EXERCISE AIM: Only the lines with "Conceptnest" in them need to be copied from the listing.

DATA FOR THIS TASK:
-------------------------

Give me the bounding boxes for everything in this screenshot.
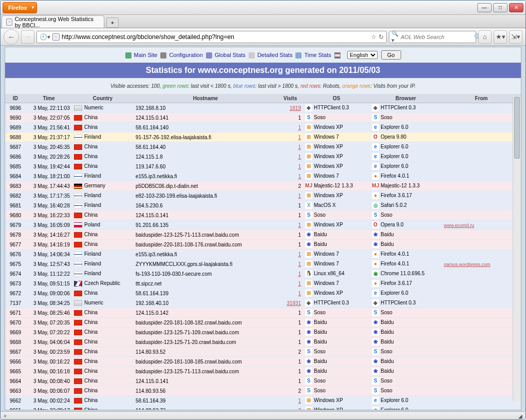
tab-bar: ◦ Conceptnest.org Web Statistics by BBCl… (1, 15, 525, 28)
visits-link[interactable]: 1819 (290, 105, 301, 111)
table-row: 96903 May, 22:07:05China124.115.0.1411SS… (5, 113, 521, 123)
status-bar: × ◢ (1, 411, 525, 420)
table-row: 96633 May, 00:06:07China114.80.93.562SSo… (5, 386, 521, 396)
table-row: 96803 May, 16:22:33China124.115.0.1411SS… (5, 211, 521, 220)
os-icon: S (305, 114, 312, 121)
column-header: Hostname (134, 94, 277, 103)
browser-icon: e (372, 407, 379, 410)
table-row: 96823 May, 17:17:35Finlande82-103-230-19… (5, 191, 521, 201)
column-header: Country (72, 94, 134, 103)
firefox-menu-button[interactable]: Firefox (3, 2, 37, 13)
nav-icon (249, 52, 255, 59)
browser-icon: ❀ (372, 368, 379, 375)
browser-icon: O (372, 133, 379, 141)
nav-link[interactable]: Time Stats (304, 52, 331, 58)
table-row: 96733 May, 09:51:15Czech Republicttt.sip… (5, 279, 521, 289)
flag-icon (74, 408, 82, 410)
forward-button[interactable]: → (21, 30, 34, 44)
os-icon: ⊞ (305, 251, 312, 258)
minimize-button[interactable]: — (477, 3, 492, 12)
visits-link[interactable]: 1 (298, 398, 301, 404)
table-row: 96873 May, 20:45:35China58.61.164.401⊞Wi… (5, 142, 521, 152)
os-icon: ⊞ (305, 192, 312, 199)
visits-link[interactable]: 1 (298, 174, 301, 179)
tab-title: Conceptnest.org Web Statistics by BBCl..… (15, 16, 100, 28)
reload-icon[interactable]: ↻ (379, 33, 384, 41)
favicon-icon: ◦ (6, 18, 12, 26)
site-nav: Main Site Configuration Global Stats Det… (5, 47, 521, 63)
visits-link[interactable]: 1 (298, 281, 301, 287)
history-dropdown-icon[interactable]: 🕘▾ (40, 33, 50, 41)
visits-link[interactable]: 1 (298, 164, 301, 169)
os-icon: ⊞ (305, 280, 312, 287)
bookmarks-button[interactable]: ★▾ (494, 30, 507, 44)
visits-link[interactable]: 1 (298, 154, 301, 160)
search-box[interactable]: 🔍▾ 🔍 (389, 31, 476, 43)
maximize-button[interactable]: □ (493, 3, 508, 12)
browser-icon: e (372, 124, 379, 131)
os-icon: S (305, 309, 312, 316)
nav-link[interactable]: Global Stats (215, 52, 246, 58)
scrollbar[interactable] (513, 97, 521, 401)
table-row: 96853 May, 19:42:44China119.147.6.601⊞Wi… (5, 162, 521, 171)
new-tab-button[interactable]: + (106, 17, 119, 28)
visits-link[interactable]: 1 (298, 135, 301, 140)
search-input[interactable] (401, 34, 472, 40)
nav-icon (206, 52, 212, 59)
column-header: Time (26, 94, 72, 103)
table-row: 96893 May, 21:56:41China58.61.164.1401⊞W… (5, 123, 521, 132)
browser-icon: ● (372, 260, 379, 268)
browser-icon: S (372, 309, 379, 316)
table-row: 96723 May, 09:00:06China58.61.164.1391⊞W… (5, 289, 521, 298)
url-input[interactable] (62, 33, 369, 41)
nav-toolbar: ← → 🕘▾ ◦ ☆ ↻ 🔍▾ 🔍 ⌂ ★▾ ⇲▾ (1, 28, 525, 46)
browser-icon: e (372, 163, 379, 170)
os-icon: ⊞ (305, 407, 312, 410)
column-header: ID (5, 94, 26, 103)
browser-icon: O (372, 221, 379, 228)
visits-link[interactable]: 1 (298, 261, 301, 267)
titlebar: Firefox — □ ✕ (1, 1, 525, 15)
table-row: 96783 May, 14:16:27Chinabaiduspider-123-… (5, 230, 521, 240)
tab-active[interactable]: ◦ Conceptnest.org Web Statistics by BBCl… (2, 15, 104, 28)
back-button[interactable]: ← (4, 29, 19, 45)
home-button[interactable]: ⌂ (478, 30, 492, 44)
url-bar[interactable]: 🕘▾ ◦ ☆ ↻ (36, 31, 387, 43)
from-link[interactable]: narsus.wordpress.com (444, 262, 491, 267)
site-identity-icon[interactable]: ◦ (52, 33, 60, 41)
browser-icon: S (372, 348, 379, 355)
visits-link[interactable]: 1 (298, 222, 301, 228)
flag-icon (74, 125, 82, 130)
addon-icon[interactable]: ◢ (518, 413, 522, 419)
nav-link[interactable]: Configuration (169, 52, 202, 58)
table-row: 96833 May, 17:44:43Germanyp5DDB5C06.dip.… (5, 181, 521, 191)
visits-link[interactable]: 1 (298, 291, 301, 296)
visits-link[interactable]: 1 (298, 271, 301, 277)
table-body: 96963 May, 22:11:03Numeric192.168.8.1018… (5, 103, 521, 411)
language-select[interactable]: English (347, 51, 378, 59)
browser-icon: ❀ (372, 329, 379, 336)
flag-icon (74, 105, 82, 111)
close-button[interactable]: ✕ (509, 3, 523, 12)
visits-link[interactable]: 1 (298, 144, 301, 150)
visits-link[interactable]: 1 (298, 252, 301, 257)
os-icon: ❀ (305, 319, 312, 326)
visits-link[interactable]: 1 (298, 193, 301, 199)
visits-link[interactable]: 31931 (287, 300, 301, 306)
visits-link[interactable]: 2 (298, 408, 301, 411)
nav-link[interactable]: Main Site (134, 52, 158, 58)
go-button[interactable]: Go (381, 50, 401, 60)
nav-link[interactable]: Detailed Stats (257, 52, 292, 58)
from-link[interactable]: www.ecomd.ru (444, 223, 474, 228)
feed-button[interactable]: ⇲▾ (509, 30, 522, 44)
visits-link[interactable]: 1 (298, 125, 301, 130)
bookmark-star-icon[interactable]: ☆ (371, 33, 377, 41)
status-close-icon[interactable]: × (4, 413, 7, 419)
browser-icon: ◎ (372, 202, 379, 209)
table-header-row: IDTimeCountryHostnameVisitsOSBrowserFrom (5, 94, 521, 103)
search-engine-icon[interactable]: 🔍▾ (391, 30, 399, 44)
scrollbar-thumb[interactable] (514, 97, 520, 159)
browser-icon: ❀ (372, 241, 379, 248)
flag-icon (74, 174, 82, 179)
content-area: Main Site Configuration Global Stats Det… (1, 46, 525, 411)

-------------------------

EXERCISE ANSWER:
tab-bar: ◦ Conceptnest.org Web Statistics by BBCl… (1, 15, 525, 28)
tab-title: Conceptnest.org Web Statistics by BBCl..… (15, 16, 100, 28)
tab-active[interactable]: ◦ Conceptnest.org Web Statistics by BBCl… (2, 15, 104, 28)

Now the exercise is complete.